[Extracted records]
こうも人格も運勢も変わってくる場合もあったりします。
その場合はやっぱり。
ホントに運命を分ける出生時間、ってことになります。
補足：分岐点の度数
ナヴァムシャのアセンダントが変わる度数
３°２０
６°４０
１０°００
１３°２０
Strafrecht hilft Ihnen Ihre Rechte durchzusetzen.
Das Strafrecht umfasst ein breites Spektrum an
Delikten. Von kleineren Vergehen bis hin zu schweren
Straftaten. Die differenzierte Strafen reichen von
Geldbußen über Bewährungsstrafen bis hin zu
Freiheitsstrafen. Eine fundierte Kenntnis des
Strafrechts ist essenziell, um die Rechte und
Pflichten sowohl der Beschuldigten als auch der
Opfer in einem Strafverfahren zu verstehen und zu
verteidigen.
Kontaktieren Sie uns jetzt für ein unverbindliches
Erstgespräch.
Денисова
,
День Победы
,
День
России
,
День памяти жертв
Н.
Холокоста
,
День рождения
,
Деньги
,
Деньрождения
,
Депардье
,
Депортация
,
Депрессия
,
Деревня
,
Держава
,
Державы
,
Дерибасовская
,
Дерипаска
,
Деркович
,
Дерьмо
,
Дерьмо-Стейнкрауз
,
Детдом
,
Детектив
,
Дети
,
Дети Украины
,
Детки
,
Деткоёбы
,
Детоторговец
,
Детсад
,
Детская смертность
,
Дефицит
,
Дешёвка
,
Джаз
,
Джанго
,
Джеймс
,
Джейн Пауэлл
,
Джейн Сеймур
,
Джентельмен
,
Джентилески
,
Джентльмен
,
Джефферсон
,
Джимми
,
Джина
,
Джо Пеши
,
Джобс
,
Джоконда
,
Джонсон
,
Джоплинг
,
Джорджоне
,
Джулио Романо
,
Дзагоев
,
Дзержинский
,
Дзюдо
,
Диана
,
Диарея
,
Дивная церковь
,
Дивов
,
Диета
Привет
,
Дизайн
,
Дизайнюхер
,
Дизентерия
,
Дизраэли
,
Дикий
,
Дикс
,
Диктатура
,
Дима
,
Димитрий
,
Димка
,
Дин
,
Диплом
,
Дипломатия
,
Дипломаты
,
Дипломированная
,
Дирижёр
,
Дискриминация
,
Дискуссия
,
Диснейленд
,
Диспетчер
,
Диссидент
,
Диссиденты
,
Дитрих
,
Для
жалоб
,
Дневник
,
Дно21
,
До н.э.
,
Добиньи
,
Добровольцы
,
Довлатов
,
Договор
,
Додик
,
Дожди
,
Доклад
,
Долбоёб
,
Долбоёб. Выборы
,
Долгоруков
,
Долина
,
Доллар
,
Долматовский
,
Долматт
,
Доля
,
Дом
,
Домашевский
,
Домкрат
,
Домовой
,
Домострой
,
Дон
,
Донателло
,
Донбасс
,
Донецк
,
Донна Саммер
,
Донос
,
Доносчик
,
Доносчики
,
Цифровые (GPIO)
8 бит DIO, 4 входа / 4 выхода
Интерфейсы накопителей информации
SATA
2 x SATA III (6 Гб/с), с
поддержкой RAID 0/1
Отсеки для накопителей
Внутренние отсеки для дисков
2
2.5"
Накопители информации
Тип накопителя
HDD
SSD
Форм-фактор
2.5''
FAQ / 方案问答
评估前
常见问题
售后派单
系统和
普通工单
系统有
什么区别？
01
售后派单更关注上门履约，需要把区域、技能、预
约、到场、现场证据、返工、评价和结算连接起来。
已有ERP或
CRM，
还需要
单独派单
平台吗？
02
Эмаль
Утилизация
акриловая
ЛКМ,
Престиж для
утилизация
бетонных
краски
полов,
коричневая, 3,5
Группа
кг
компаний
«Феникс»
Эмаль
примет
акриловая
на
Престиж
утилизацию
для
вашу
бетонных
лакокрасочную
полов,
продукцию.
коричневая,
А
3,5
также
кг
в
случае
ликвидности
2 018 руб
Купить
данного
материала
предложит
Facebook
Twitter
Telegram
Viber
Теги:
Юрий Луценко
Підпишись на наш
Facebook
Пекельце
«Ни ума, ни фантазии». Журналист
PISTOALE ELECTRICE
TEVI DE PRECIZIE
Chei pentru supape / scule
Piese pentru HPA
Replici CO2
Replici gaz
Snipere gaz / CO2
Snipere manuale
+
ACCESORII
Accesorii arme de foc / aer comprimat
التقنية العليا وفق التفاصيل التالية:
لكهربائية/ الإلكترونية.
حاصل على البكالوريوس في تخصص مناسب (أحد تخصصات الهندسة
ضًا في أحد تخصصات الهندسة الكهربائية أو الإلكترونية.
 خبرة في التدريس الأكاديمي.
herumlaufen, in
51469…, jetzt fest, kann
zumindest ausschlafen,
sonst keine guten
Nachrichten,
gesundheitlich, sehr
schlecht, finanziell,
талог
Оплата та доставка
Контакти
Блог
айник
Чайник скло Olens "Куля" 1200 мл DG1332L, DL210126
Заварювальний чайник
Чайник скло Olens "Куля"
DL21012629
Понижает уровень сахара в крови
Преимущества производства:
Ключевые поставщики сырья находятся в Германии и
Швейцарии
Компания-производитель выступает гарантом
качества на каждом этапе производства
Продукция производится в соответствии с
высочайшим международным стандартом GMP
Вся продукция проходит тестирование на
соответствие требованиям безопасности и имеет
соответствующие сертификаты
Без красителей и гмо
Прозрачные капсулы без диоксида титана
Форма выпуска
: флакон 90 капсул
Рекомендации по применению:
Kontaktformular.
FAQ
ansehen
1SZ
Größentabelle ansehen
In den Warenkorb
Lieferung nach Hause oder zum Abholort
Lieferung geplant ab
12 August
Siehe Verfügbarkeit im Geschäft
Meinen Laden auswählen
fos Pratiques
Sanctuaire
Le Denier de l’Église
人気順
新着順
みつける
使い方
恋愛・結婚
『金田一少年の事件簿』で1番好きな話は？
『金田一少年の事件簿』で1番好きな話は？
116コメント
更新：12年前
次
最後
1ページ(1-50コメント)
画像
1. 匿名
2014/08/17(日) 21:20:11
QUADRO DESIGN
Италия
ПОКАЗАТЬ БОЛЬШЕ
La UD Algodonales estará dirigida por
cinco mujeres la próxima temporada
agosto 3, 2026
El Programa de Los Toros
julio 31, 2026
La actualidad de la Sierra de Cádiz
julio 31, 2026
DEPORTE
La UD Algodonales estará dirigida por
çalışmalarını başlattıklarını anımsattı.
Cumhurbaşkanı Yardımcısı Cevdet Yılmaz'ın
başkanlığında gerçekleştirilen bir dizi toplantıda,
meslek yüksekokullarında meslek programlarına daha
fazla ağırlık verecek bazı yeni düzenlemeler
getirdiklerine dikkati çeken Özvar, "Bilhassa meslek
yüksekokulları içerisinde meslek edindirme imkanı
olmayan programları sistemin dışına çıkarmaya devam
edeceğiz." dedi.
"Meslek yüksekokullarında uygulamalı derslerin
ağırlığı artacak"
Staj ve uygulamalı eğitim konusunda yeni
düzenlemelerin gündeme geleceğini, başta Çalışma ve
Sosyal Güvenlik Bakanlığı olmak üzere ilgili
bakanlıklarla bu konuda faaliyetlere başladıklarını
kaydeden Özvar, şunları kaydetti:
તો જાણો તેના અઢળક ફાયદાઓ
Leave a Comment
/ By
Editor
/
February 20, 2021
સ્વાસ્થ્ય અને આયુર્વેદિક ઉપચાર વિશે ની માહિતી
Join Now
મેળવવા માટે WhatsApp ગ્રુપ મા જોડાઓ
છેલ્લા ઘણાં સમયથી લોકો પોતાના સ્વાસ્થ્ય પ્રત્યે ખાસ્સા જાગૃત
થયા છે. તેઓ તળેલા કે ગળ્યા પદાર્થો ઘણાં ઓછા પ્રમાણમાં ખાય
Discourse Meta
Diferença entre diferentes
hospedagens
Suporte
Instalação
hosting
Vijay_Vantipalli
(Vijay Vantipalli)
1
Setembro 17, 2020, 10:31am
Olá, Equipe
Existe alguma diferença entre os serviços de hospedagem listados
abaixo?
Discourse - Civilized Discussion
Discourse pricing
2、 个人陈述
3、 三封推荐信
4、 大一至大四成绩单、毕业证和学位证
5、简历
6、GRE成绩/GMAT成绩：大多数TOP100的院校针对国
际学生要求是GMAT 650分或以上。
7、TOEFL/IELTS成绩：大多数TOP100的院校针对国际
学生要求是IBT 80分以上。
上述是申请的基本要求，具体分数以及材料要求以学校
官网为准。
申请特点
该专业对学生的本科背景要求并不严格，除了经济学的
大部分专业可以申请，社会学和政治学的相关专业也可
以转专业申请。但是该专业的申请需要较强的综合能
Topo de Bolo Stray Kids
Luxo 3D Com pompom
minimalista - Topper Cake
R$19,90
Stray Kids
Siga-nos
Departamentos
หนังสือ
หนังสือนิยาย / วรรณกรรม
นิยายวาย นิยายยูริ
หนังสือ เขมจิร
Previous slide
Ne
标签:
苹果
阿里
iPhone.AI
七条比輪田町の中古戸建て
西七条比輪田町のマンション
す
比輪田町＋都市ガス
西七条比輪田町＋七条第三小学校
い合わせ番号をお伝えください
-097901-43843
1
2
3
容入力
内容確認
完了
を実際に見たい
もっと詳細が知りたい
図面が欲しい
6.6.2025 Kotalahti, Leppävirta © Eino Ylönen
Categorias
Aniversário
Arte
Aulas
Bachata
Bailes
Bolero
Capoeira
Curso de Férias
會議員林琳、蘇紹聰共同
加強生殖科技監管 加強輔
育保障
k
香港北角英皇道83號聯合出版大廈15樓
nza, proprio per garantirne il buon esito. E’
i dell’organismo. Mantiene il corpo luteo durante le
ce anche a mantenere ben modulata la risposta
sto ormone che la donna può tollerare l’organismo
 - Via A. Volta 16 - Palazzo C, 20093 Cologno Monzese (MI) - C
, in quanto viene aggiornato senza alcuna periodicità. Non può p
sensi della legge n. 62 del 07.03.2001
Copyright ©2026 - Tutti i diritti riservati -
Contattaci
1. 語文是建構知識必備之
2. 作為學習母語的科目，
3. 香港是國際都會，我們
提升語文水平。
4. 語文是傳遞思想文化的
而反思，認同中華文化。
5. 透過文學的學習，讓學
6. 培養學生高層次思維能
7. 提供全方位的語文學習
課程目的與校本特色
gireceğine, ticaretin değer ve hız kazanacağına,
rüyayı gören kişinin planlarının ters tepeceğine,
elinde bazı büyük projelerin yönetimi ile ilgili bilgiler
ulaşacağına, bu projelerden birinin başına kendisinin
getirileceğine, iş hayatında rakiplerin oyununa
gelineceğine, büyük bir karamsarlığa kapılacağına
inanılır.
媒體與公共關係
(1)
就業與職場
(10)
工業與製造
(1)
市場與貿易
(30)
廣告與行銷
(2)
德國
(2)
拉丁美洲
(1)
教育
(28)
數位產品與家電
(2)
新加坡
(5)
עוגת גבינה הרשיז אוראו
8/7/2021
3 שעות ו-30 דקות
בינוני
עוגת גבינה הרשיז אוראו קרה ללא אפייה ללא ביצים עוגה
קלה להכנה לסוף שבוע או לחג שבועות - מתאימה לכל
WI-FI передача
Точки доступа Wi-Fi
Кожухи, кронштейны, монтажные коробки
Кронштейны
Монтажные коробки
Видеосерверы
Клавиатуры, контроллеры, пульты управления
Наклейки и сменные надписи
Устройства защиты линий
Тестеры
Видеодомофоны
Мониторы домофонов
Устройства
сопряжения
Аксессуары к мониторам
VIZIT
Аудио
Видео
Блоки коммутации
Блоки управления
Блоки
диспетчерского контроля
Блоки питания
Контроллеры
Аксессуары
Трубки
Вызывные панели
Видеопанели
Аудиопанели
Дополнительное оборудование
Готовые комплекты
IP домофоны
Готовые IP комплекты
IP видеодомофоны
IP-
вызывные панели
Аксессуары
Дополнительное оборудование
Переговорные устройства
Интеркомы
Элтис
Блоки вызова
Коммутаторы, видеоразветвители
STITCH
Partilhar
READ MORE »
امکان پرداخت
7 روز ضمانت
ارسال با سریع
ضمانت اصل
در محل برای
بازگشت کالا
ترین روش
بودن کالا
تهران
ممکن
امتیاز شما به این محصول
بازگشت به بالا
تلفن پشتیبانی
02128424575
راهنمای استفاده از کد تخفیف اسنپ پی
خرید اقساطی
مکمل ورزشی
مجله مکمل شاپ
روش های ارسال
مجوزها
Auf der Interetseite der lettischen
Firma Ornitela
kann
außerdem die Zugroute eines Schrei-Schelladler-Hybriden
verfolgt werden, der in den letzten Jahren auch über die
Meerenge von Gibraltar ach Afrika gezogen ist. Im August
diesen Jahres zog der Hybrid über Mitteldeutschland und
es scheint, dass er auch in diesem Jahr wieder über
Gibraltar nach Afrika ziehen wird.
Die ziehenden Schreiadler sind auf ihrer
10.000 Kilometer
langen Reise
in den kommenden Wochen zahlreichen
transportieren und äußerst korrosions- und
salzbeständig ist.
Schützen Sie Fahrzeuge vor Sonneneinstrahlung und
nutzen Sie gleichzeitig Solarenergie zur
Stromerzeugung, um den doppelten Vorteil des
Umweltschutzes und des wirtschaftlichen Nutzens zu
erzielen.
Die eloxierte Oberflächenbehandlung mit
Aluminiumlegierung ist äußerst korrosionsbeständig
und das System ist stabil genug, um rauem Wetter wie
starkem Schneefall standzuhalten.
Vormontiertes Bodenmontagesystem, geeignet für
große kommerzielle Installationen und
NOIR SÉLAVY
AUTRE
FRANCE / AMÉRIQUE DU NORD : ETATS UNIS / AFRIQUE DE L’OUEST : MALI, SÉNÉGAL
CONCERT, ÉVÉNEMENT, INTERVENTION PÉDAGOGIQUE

- [Required action] Every line in the data that holds the string "производства" should be copied.

- [Your solution]
Преимущества производства:
качества на каждом этапе производства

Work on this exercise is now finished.